Moreover, member of the health insurance draft committee Alaa Ghanam remarked that Egypt will subject organ transplantation centers in the coming period to state control in order to prevent organ trafficking in Egypt.

Although organ donation is one of the most important achievements in medicine across world, saving many people who have suffered from the late stage organ failure and chronic heart, kidney and liver diseases, it has been the subject of black market activity by exploiting and abusing the poor and executed persons who sometime agreed to part with their organs for monetary gains.

According to a report issued by the World Health Organization (WHO) in 2010, Egypt was described as a hub for organ trafficking and is the top country for organ transplants in the Middle East.

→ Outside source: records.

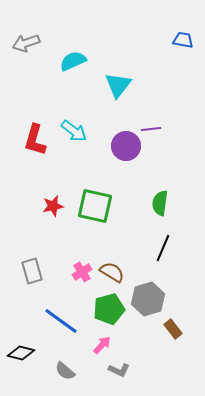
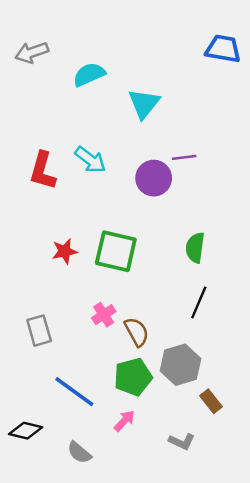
blue trapezoid: (183, 40) -> (223, 49), size x1.4
pink cross: (82, 272) -> (104, 315), moved
brown semicircle: (112, 272) -> (137, 332), turned 30
gray L-shape: (119, 370) -> (182, 442), moved

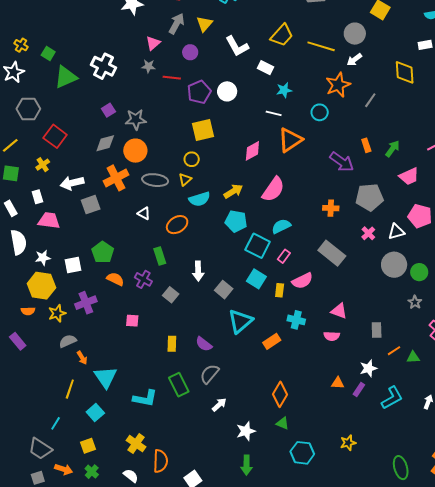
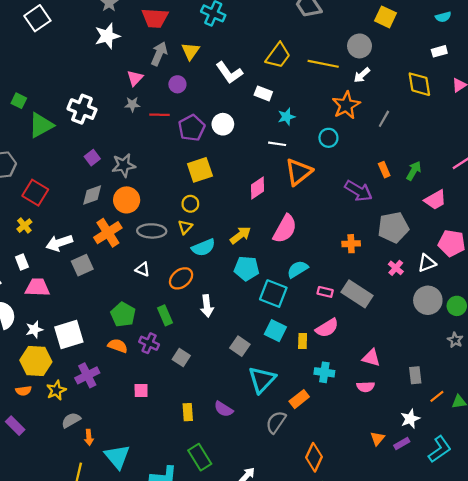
green pentagon: (103, 252) -> (123, 315), moved
pink rectangle: (284, 256) -> (325, 292), moved, turned 72
white square: (73, 265) -> (69, 335), size x1.5
white arrow: (198, 271) -> (207, 306), moved
orange arrow: (82, 358) -> (89, 437), turned 32
gray semicircle: (209, 374) -> (276, 422), moved
orange triangle: (338, 383) -> (377, 438), turned -48
purple rectangle: (359, 390) -> (402, 444), turned 32

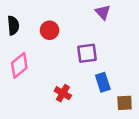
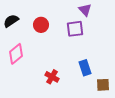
black semicircle: (13, 25) -> (11, 21), turned -119
purple square: (87, 53) -> (75, 29), moved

Consequently, the Egyptian Parliament approved a draft law in 2010 on organ donations and transplants, highlighting the necessity of ensuring equity and transplants for low-income patients that will be financed by the government. It also proposed the shut down commercial organ trading and organ trafficking. It allowed donation only upon death and prohibited the buying and selling of human organs and tissues.

The punishment for such activities includes imprisonment and a fine between LE 20,000 and LE 100,000. If the act was committed on a living person, it would result in imprisonment of no more than seven years; if the donor dies then the punishment can include a fine of up to LE 200,000.

Yet, the law is believed to have some loopholes that could allow for manipulation regarding the illicit organ trade, and it poses few penalties ranging between six months and a year.

In December 2016, Egypt’s health ministry uncovered an illicit human organ trade in which migrants were selling body parts to reach Europe. Involved in the organ trafficking were 45 doctors, nurses and organ buyers, all of whom have been arrested.

Hence, the Egyptian Parliament approved a draft law on organ transplantation on June 19, 2017. The law was prepared by the government and aims to amend some provisions of law No. 5/2010.

The approved amendments to the law included applying a punishment of strict imprisonment and a fine between LE 500,000 and LE 1 million on any person who removes an organ from a human body with the intention of illegally transplanting it.

If the illegal act is committed on a living person, the medical practitioner would be imprisoned for no more than 10 years. If the patient dies, the penalty rises to life imprisonment and includes a fine between LE 500,000 and LE 1 million.

The law stipulates that the transplantation of an organ or part of an organ or tissue to another human being is prohibited, unless it is necessary to save the life of the patient, and so long as there are no alternatives to save the patient’s life and the transplant does not pose any danger to the donor.

A religious debate have raised regarding the organ transplantation as some religious edicts and fatwas prohibit organ transplantation on the ground that Islam does not allow Muslims to give up their organs by selling or donating whether during the lifetime or after death.

However, the Dar Al-Iftaa (Fatwa Council) has allowed for organ transplants from living or dead donors in cases where they are meant to save the life of a patient at a chronic state and on condition that such transplants are legal, and should not include any financial benefit for the donor, his family or his heirs in cases where the donor is deceased.